:: Available records ::

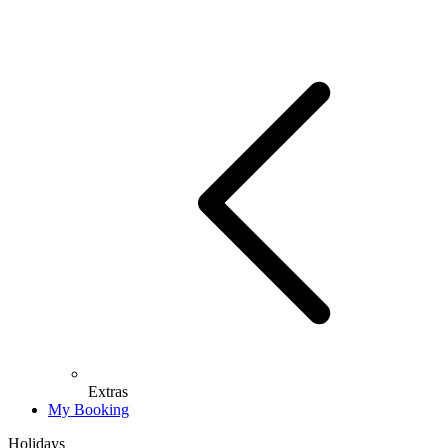
Extras
My Booking
Holidays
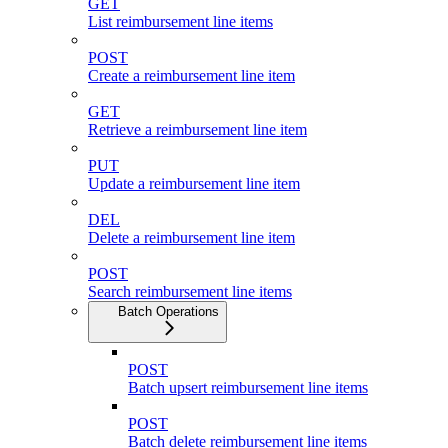
GET
List reimbursement line items
POST
Create a reimbursement line item
GET
Retrieve a reimbursement line item
PUT
Update a reimbursement line item
DEL
Delete a reimbursement line item
POST
Search reimbursement line items
Batch Operations
POST
Batch upsert reimbursement line items
POST
Batch delete reimbursement line items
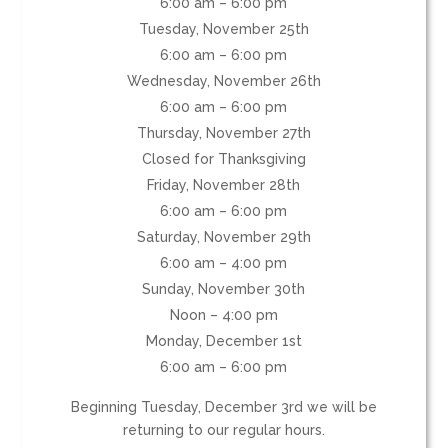
6:00 am – 6:00 pm
Tuesday, November 25th
6:00 am – 6:00 pm
Wednesday, November 26th
6:00 am – 6:00 pm
Thursday, November 27th
Closed for Thanksgiving
Friday, November 28th
6:00 am – 6:00 pm
Saturday, November 29th
6:00 am – 4:00 pm
Sunday, November 30th
Noon – 4:00 pm
Monday, December 1st
6:00 am – 6:00 pm
Beginning Tuesday, December 3rd we will be
returning to our regular hours.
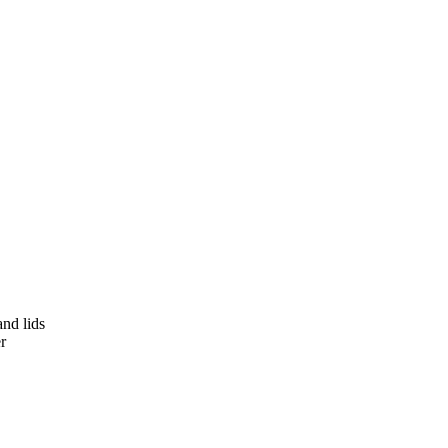
and lids
r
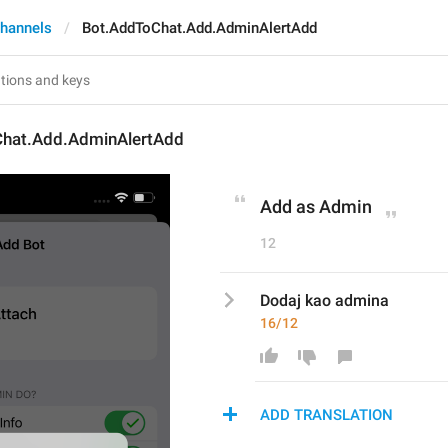
hannels
Bot.AddToChat.Add.AdminAlertAdd
hat.Add.AdminAlertAdd
Add as Admin
12
Dodaj kao admina
16/12
ADD TRANSLATION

:::

- **Task details**
Exactly how many lines of the data above hold the word "Batch"? The number is the whole answer.

- **Result of this exercise**
3